(Data entries)
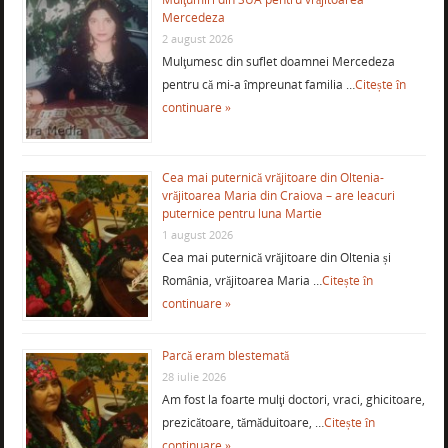
Mercedeza
2 august 2026
Mulţumesc din suflet doamnei Mercedeza
pentru că mi-a împreunat familia …
Citește în
continuare »
Cea mai puternică vrăjitoare din Oltenia-
vrăjitoarea Maria din Craiova – are leacuri
puternice pentru luna Martie
1 august 2026
Cea mai puternică vrăjitoare din Oltenia și
România, vrăjitoarea Maria …
Citește în
continuare »
Parcă eram blestemată
28 iulie 2026
Am fost la foarte mulţi doctori, vraci, ghicitoare,
prezicătoare, tămăduitoare, …
Citește în
continuare »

> WHAT IS EXPECTED
Set down the data above exactly as written. Omit the pictures.

> COMPLETED EXERCISE
Mercedeza
2 august 2026
Mulţumesc din suflet doamnei Mercedeza
pentru că mi-a împreunat familia …
Citește în
continuare »
Cea mai puternică vrăjitoare din Oltenia-
vrăjitoarea Maria din Craiova – are leacuri
puternice pentru luna Martie
1 august 2026
Cea mai puternică vrăjitoare din Oltenia și
România, vrăjitoarea Maria …
Citește în
continuare »
Parcă eram blestemată
28 iulie 2026
Am fost la foarte mulţi doctori, vraci, ghicitoare,
prezicătoare, tămăduitoare, …
Citește în
continuare »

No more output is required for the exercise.